Two different styles

April 10, 2012

This is to illustrate with a concrete example how one person’s worldview may be incompatible with another person’s reality, an issue I touched on in my previous post.

My example has nothing to do with David Brooks, though, or his worldview, as far as I know.  It has to do with someone I was good friends with, who explicitly declared her desire to help me navigate some school issues concerning my younger son.  She had been a teacher and had become a science education liaison at a high level.

Her approach was to become an expert on the framework of rules and regulations and statutory provisions with which the school was supposed to be complying.  We pored over print-outs and books.  The technique is to know the rules and insist on compliance and be very clear on where compliance by the school has been inadequate and insist that the school do what they’re supposed to or else (or else be summoned to a hearing, for example) — kind of confrontational, but I do know people who claim to have used it with good results.

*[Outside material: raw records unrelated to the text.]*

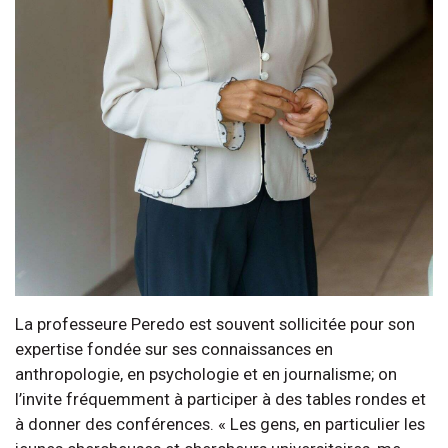
La professeure Peredo est souvent sollicitée pour son
expertise fondée sur ses connaissances en
anthropologie, en psychologie et en journalisme; on
l’invite fréquemment à participer à des tables rondes et
à donner des conférences. « Les gens, en particulier les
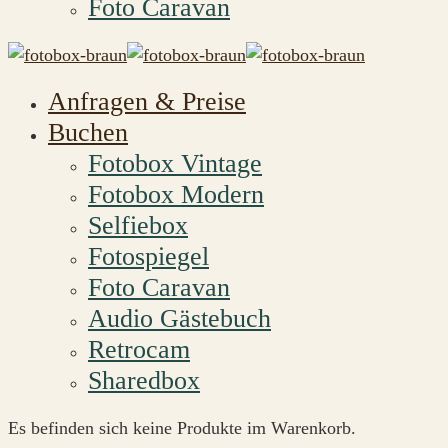
Foto Caravan
Anfragen & Preise
Buchen
Fotobox Vintage
Fotobox Modern
Selfiebox
Fotospiegel
Foto Caravan
Audio Gästebuch
Retrocam
Sharedbox
Es befinden sich keine Produkte im Warenkorb.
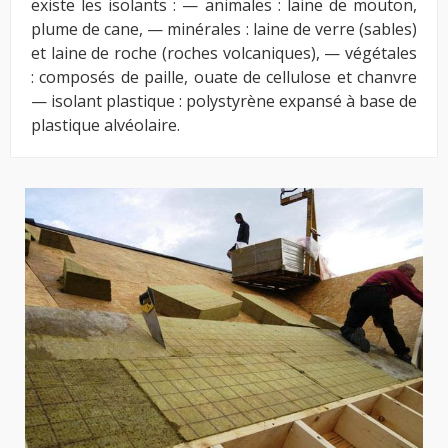
existe les isolants : — animales : laine de mouton,
plume de cane, — minérales : laine de verre (sables)
et laine de roche (roches volcaniques), — végétales
: composés de paille, ouate de cellulose et chanvre
— isolant plastique : polystyrène expansé à base de
plastique alvéolaire.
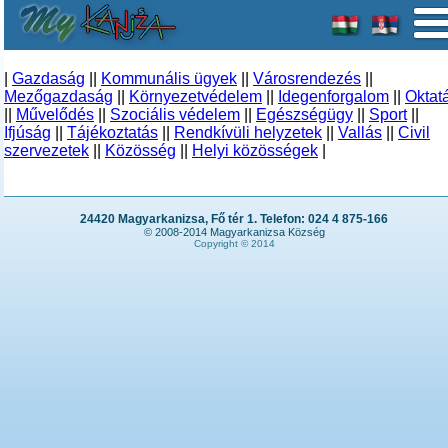
|
Gazdaság
||
Kommunális ügyek
||
Városrendezés
||
Mezőgazdaság
||
Környezetvédelem
||
Idegenforgalom
||
Oktat
||
Művelődés
||
Szociális védelem
||
Egészségügy
||
Sport
||
Ifjúság
||
Tájékoztatás
||
Rendkívüli helyzetek
||
Vallás
||
Civil
szervezetek
||
Közösség
||
Helyi közösségek
|
24420 Magyarkanizsa, Fő tér 1. Telefon: 024 4 875-166
© 2008-2014 Magyarkanizsa Község
Copyright © 2014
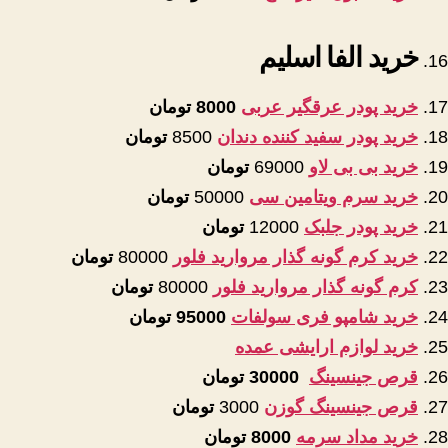
خرید الفا اسلیم
خرید پودر عرقگیر عربی
8000 تومان
خرید پودر سفید کننده دندان
8500
تومان
خرید بی بی لاو
69000
تومان
خرید سرم ویتامین سی
50000
تومان
خرید پودر جلبک
12000
تومان
خرید کرم گونه گذار مروارید فلور
80000
تومان
کرم گونه گذار مروارید فلور
80000
تومان
خرید شامپو فری سولفات
95000 تومان
خرید لوازم ارایشی عمده
قرص جینسینگ
30000 تومان
قرص جینسینگ گوزن
3000
تومان
خرید مداد سرمه
8000 تومان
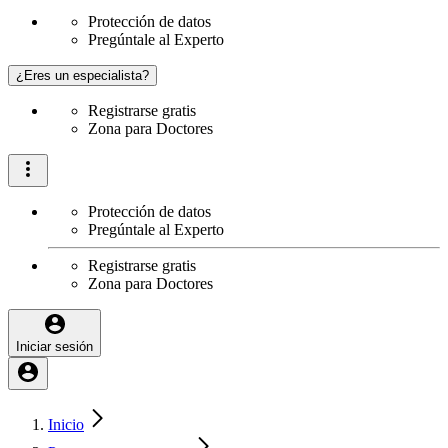
Protección de datos
Pregúntale al Experto
¿Eres un especialista?
Registrarse gratis
Zona para Doctores
Protección de datos
Pregúntale al Experto
Registrarse gratis
Zona para Doctores
Iniciar sesión
Inicio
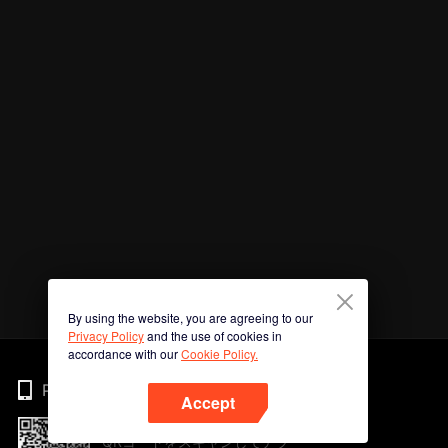
By using the website, you are agreeing to our
Privacy Policy
and the use of cookies in
accordance with our
Cookie Policy.
Phone
Accept
QRコードをスキャンしてアプ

But, in the middle of all this, my friend had to drop out of participating — illness and higher priorities at work.  And the confrontational technique requires more than one adult advocating on behalf of the student to work.  So, I switched on a dime to something like finessing, which I could do more on my own, with support mainly behind the scenes.  I tried to figure out myself what might help, what the school might be willing to do, and propose that more casually and broken down into specific ideas.  I had a lawyer, mostly in the background, who did things like make sure the paperwork I was sent was consistent with the agreements that the school, the district, and I had reached.  We limped through the end of that school year, and a new school was found for the summer and following years.

What this experience taught me, among other things, was that perfectly legitimate approaches won’t work without certain secondary and unarticulated factors being present, that not every approach is available to everyone or appropriate to every situation.  An analogy might be trying to use good cop/bad cop with only one cop.  More generally I learned that I “wasn’t in Kansas anymore,” that the world I had been taught existed did not obtain in the situations I was finding myself, and that one of the ways things were different was that nobody felt they had to follow the rules.  I could see that to try to make them follow the rules in some cases would be a Pyrrhic victory, if one at all, and that part of what I needed to do was to figure out other approaches and when to use which approach.  It was this sort of thing that reenforced my preference for asking for guidance from the universe to figure out what to do when, because I certainly couldn’t figure it out on my own and nobody in a body was collaborating enough with me to allow me to depend on another human being for help.